The migrant crisis has revealed ruthlessly the inability of Europe’s liberal leaders to deal with a crisis that is both humanitarian and by sheer scale threatens to destabilise European societies. Paralysed by inaction European leaders do what they do so often in Europe. They simply try to mask the extent from Europe’s people of the influx and the damage such inflows are already doing to societal cohesion in Europe…and hope for the best.
The euro crisis was also caused by hope-for-the-best, wishful thinking politics. Always a political project the euro was grounded in idealism rather than realism. The cost to the European taxpayer of this political folly and the self-incubating crisis the euro begat now runs into many billions.
However, it is the Russia crisis that has revealed the extent of Europe’s retreat from hard, political realism. Russia first sought to be a co-hegemon in the post-Cold War world, ruling the planet together with the United States. When that failed Russia sought “zones of privileged interest” in states around its borders. When such ‘rights’ were denied by states that simply sought the right to make free sovereign choices the Putin regime turned nasty.

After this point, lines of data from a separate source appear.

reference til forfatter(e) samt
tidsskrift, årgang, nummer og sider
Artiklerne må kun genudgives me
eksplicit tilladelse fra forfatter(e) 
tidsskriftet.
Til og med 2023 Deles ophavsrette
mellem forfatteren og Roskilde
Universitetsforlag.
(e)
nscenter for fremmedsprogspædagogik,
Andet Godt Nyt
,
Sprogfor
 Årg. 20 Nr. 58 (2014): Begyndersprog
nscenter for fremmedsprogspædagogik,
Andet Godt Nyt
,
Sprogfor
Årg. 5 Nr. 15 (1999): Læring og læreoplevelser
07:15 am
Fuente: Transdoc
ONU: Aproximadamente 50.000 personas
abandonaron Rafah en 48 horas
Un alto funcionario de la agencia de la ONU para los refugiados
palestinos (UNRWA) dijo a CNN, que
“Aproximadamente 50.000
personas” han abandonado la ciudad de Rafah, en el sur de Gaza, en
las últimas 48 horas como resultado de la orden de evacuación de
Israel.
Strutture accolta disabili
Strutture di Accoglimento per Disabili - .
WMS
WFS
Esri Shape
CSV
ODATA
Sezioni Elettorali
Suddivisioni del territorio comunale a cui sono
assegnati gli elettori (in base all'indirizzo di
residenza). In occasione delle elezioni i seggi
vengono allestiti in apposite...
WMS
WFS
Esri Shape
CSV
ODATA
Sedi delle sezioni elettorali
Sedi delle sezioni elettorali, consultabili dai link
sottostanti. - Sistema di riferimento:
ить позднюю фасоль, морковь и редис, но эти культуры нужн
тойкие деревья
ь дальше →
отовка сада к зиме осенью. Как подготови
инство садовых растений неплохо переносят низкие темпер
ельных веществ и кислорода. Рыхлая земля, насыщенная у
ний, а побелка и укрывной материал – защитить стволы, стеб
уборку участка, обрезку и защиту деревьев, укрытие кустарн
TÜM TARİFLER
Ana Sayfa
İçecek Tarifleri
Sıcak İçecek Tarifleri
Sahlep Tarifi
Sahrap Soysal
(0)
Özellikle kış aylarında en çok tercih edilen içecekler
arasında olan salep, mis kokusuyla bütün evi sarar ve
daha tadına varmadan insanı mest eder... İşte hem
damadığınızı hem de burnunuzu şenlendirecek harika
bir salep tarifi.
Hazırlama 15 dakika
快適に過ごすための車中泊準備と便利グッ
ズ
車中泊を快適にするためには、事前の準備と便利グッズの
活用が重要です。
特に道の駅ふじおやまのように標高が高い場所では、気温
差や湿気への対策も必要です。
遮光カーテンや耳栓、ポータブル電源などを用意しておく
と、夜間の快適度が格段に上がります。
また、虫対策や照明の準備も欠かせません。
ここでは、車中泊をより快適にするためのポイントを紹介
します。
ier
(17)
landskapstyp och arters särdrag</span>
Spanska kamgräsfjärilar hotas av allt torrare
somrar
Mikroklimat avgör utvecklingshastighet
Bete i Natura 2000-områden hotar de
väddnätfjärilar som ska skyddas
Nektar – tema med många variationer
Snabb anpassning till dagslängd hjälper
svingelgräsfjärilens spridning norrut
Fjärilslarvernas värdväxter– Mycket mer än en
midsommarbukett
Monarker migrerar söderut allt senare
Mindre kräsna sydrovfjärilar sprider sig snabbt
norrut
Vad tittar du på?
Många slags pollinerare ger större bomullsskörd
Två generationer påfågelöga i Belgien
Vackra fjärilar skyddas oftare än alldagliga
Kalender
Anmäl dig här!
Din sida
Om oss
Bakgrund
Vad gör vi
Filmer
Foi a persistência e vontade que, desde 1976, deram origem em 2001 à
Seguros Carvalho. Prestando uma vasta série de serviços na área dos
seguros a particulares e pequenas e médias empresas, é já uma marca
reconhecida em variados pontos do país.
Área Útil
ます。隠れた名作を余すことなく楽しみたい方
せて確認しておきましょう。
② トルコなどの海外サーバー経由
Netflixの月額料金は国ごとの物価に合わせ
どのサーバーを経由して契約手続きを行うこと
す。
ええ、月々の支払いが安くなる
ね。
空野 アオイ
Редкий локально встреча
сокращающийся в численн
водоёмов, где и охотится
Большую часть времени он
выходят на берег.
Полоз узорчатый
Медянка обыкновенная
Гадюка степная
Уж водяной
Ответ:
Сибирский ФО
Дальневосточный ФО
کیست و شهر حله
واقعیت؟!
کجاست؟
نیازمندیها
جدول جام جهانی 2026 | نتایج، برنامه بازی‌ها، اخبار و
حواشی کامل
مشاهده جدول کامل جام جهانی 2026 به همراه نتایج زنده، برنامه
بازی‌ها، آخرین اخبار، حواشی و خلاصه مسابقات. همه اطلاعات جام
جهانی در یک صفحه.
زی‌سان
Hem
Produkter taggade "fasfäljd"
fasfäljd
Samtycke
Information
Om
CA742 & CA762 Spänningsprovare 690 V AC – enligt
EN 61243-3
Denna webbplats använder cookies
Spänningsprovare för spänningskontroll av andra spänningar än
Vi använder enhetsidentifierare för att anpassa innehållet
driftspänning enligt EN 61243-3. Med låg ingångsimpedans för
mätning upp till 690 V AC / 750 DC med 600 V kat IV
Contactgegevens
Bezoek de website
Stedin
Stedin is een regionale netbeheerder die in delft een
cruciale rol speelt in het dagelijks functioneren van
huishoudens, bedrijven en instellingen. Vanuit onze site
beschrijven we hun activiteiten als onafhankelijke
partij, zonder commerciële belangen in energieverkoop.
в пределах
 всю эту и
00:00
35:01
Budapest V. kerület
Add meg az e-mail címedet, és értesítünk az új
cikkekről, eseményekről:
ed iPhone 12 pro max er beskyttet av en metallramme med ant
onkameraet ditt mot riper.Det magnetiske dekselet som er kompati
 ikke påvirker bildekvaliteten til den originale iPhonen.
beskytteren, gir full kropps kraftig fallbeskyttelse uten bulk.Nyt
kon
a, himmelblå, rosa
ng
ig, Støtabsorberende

One can argue at length as to who is responsible for the break-up of the NATO-Russia ‘strategic partnership’, and the West must perhaps bear a part of the blame for Russia’s estrangement. However, we are where we are and whilst I believe it remains vital we continue talking to Russia, Russia must want to talk to us. The bottom strategic line is this; until Russia is ready and willing to enter into a real dialogue then we in the West must return to Riga realism – and negotiate from strength.
The Russia crisis is being exacerbated by European leaders who after all that has happened (and is happening) simply refuse to face hard facts. Indeed, the culture of worst case planning has not only been abandoned by EU and NATO leaders but actively discouraged for fear it could appear provocative. Who is the aggressor here? These people hope against hope that negotiating with Russia from a position of weakness will somehow demonstrate good faith to a Moscow regime steeped in political cynicism is doomed to fail. It is not Russia-bashing to plan to prevent this Russia from bashing others. It is called forward deterrence.
Riga realism would also see a return to the principles of sound statecraft. Riga realism would see NATO nations increase their defence spending to 2% GDP immediately, rather than the ludicrous “within a decade” agreed at the 2014 NATO Wales Summit. Above all, Riga Realism would see an enormous ‘stop sign’ erected by NATO forces at Russia’s border with the Baltic States, as one conference speaker suggested. Equally, Riga realism would also seek to keep dialogue open with the Russians, but dialogue from strength. Critically, Riga realism would see NATO nations re-establish the culture of worst-case collective planning on the anvil of which the Alliance was forged back in 1949, and which has been abandoned in favour of wishful thinking politics.
It is time for Europeans to return to Riga realism before wishful thinking turns today’s drama into tomorrow’s tragedy.